Les doigts dirigèrent l'aiguille vers la pantoufle de la cuisinière: le cuir en
était déchiré dans la partie supérieure, et il fallait le raccommoder.
« Quel travail grossier ! dit l'aiguille ; jamais je ne pourrai traverser: je me
brise , je me brise». Et en effet elle se brisa. «Ne l'ai-je pas dit?
s'écria-t-elle; je suis trop fine.
- Elle ne vaut plus rien maintenant », dirent les doigts. Pourtant ils la
tenaient toujours. La cuisinière lui fit une tête de cire, et s'en servit pour
attacher son fichu.
« Me voilà devenue broche ! dit l'aiguille. Je savais bien que j'arriverais à de
grands honneurs. Lorsqu'on est quelque chose, on ne peut manquer de devenir
quelque chose. »
Et elle se donnait un air aussi fier que le cocher d'un carrosse d'apparat, et
elle regardait de tous côtés.
« Oserai-je vous demander si vous êtes d'or ? dit l'épingle sa voisine. Vous
avez un bel extérieur et une tête extraordinaire! Seulement, elle est un peu
trop petite; faites des efforts pour qu'elle devienne plus grosse, afin de
n'avoir pas plus besoin de cire que les autres. »

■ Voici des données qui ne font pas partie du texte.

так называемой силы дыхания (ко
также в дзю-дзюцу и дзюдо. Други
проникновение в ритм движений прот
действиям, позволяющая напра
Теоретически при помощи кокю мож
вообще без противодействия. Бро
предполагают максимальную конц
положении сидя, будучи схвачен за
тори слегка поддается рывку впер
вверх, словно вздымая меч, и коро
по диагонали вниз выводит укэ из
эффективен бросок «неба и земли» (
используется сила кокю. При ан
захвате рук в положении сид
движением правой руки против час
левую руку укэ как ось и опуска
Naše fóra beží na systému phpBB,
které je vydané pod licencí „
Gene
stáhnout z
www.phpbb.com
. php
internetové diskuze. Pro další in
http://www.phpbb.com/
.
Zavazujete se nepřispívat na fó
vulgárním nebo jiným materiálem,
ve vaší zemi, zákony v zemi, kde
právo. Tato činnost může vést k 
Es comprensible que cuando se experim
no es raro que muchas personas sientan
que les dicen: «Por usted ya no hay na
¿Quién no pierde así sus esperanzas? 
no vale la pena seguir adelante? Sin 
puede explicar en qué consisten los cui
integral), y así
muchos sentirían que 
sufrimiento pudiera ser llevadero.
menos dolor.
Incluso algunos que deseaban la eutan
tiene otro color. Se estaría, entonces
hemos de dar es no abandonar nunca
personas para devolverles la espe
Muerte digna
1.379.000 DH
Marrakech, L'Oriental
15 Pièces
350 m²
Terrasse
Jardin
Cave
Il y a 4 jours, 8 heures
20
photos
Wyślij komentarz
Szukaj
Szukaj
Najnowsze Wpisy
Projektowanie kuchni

Et là-dessus notre orgueilleuse se roidit et redressa si fort la tête, qu'elle
tomba du fichu dans l'évier que la cuisinière était en train de laver.
« Je vais donc voyager, dit l'aiguille; pourvu que je ne me perde pas ! »
Elle se perdit en effet.
« Je suis trop fine pour ce monde-là ! dit-elle pendant qu'elle gisait sur
l'évier. Mais je sais ce que je suis, et c'est toujours une petite satisfaction.
»
Et elle conservait son maintien fier et toute sa bonne humeur.
Et une foule de choses passèrent au-dessus d'elle en nageant, des brins de bois,
des pailles et des morceaux de vieilles gazettes.
« Regardez un peu comme tout ça nage ! dit-elle. Ils ne savent pas seulement ce
qui se trouve par hasard au-dessous d'eux: c'est moi pourtant! Voilà un brin de
bois qui passe; il ne pense à rien au monde qu'à lui-même, à un brin de bois!...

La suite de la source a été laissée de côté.